Internet est-il une chance ou une malédiction pour le journalisme indépendant ? Si l’on aimerait croire qu’il s’agit d’une chance, qu’Internet permet à tous de s’exprimer et d’enquêter sans la censure de rédactions en chef trop frileuses, force est de constater qu’il y a matière à s’inquiéter. Les journaux en ligne payants doivent encore faire la preuve de leur rentabilité à long terme, tandis que les journaux gratuits financés par la publicité se laissent chaque jour un peu plus séduire par la facilité, quitte à renoncer aux valeurs les plus nobles du journalisme. A commencer par l’indépendance, de plus en plus menacée.
Aux Etats-Unis, AOL a annoncé son intention de modifier radicalement la manière dont ses journalistes choisissent les sujets qu’ils vont traiter, et la manière dont ils seront rémunérés. Le fournisseur d’accès à Internet, qui édite un portail d’informations très populaire, a décidé d’intégrer les annonceurs et les attentes des lecteurs dans les choix éditoriaux. AOL va mettre en place une plateforme qui détectera les sujets qui ont le plus d’intérêt aux yeux des lecteurs, en se basant notamment sur les recherches effectuées sur son moteur de recherche. Plus un thème est recherché, plus les diodes s’allument sur les moniteurs des journalistes pour leur suggérer de traiter le sujet. Le tout sera géré par la plateforme d’AOL Seed.com, qui coordonnera 3.000 journalistes freelances.
Le principe n’est pas tout à fait nouveau dans la presse, qui a l’habitude des « maronniers » pour attirer les lecteurs en fonction des périodes de l’année (les régimes à l’approche de l’été, l’immobilier à la rentrée, Noël, etc.), qui attirent des catégories d’annonceurs bien connus.

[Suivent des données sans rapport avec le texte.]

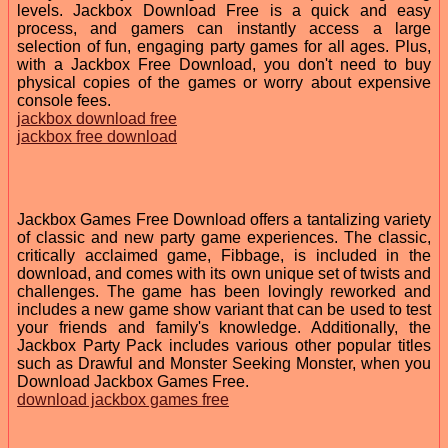
levels. Jackbox Download Free is a quick and easy
process, and gamers can instantly access a large
selection of fun, engaging party games for all ages. Plus,
with a Jackbox Free Download, you don't need to buy
physical copies of the games or worry about expensive
console fees.
jackbox download free
jackbox free download
Jackbox Games Free Download offers a tantalizing variety
of classic and new party game experiences. The classic,
critically acclaimed game, Fibbage, is included in the
download, and comes with its own unique set of twists and
challenges. The game has been lovingly reworked and
includes a new game show variant that can be used to test
your friends and family's knowledge. Additionally, the
Jackbox Party Pack includes various other popular titles
such as Drawful and Monster Seeking Monster, when you
Download Jackbox Games Free.
download jackbox games free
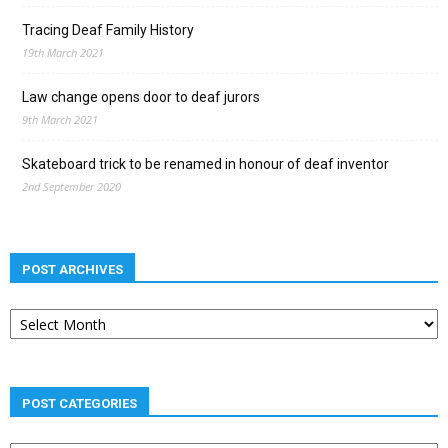
Tracing Deaf Family History
19th March 2021
Law change opens door to deaf jurors
9th March 2021
Skateboard trick to be renamed in honour of deaf inventor
2nd September 2020
POST ARCHIVES
Post
archives
POST CATEGORIES
Post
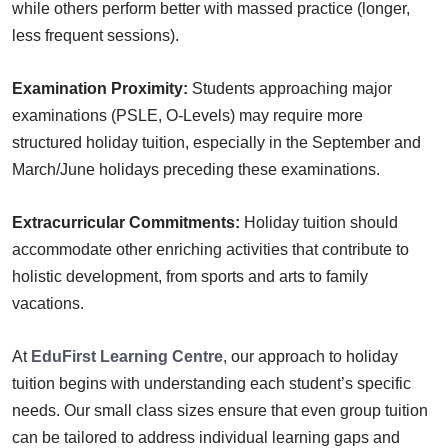
while others perform better with massed practice (longer,
less frequent sessions).
Examination Proximity:
Students approaching major
examinations (PSLE, O-Levels) may require more
structured holiday tuition, especially in the September and
March/June holidays preceding these examinations.
Extracurricular Commitments:
Holiday tuition should
accommodate other enriching activities that contribute to
holistic development, from sports and arts to family
vacations.
At
EduFirst Learning Centre
, our approach to holiday
tuition begins with understanding each student’s specific
needs. Our small class sizes ensure that even group tuition
can be tailored to address individual learning gaps and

Mais avec AOL, les journalistes seront aussi incités à choisir tous leurs articles en fonction des annonceurs. Le système va en effet évaluer combien les annonceurs seront prêts à payer pour sponsoriser un article sur un sujet, et le pigiste employé par AOL sera d’autant plus payé qu’il traite de sujets rémunérateurs. Concrètement, AOL pourra par exemple détecter l’intérêt des internautes pour un nouveau produit, et les équipes marketing démarcheront les revendeurs pour qu’ils sponsorisent un article parlant dudit produit.
Avec ce système, ça n’est plus le journaliste ni même le rédacteur en chef qui décident des sujets à traiter, mais le porte-monnaie. Les grands sujets longs à traiter, importants pour la démocratie mais qui rapportent très peu, passeront automatiquement à la trappe sous le diktat des annonceurs. C’est le libéralisme dans son effet le plus effroyable.